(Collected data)
┌──
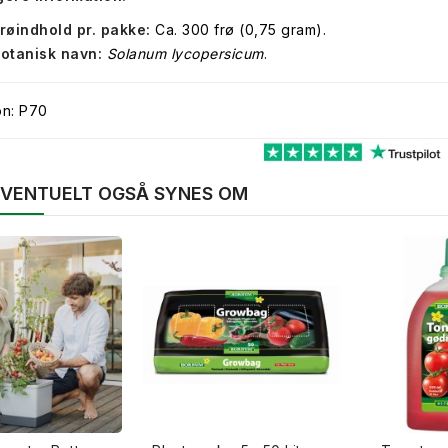
røindhold pr. pakke:
Ca. 300 frø (0,75 gram).
otanisk navn:
Solanum lycopersicum
.
on: P70
 EVENTUELT OGSÅ SYNES OM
└──
→ Task: Copy all the lines of data exactly as they appear, dropping any images.

→ Answer section:
røindhold pr. pakke:
Ca. 300 frø (0,75 gram).
otanisk navn:
Solanum lycopersicum
.
on: P70
 EVENTUELT OGSÅ SYNES OM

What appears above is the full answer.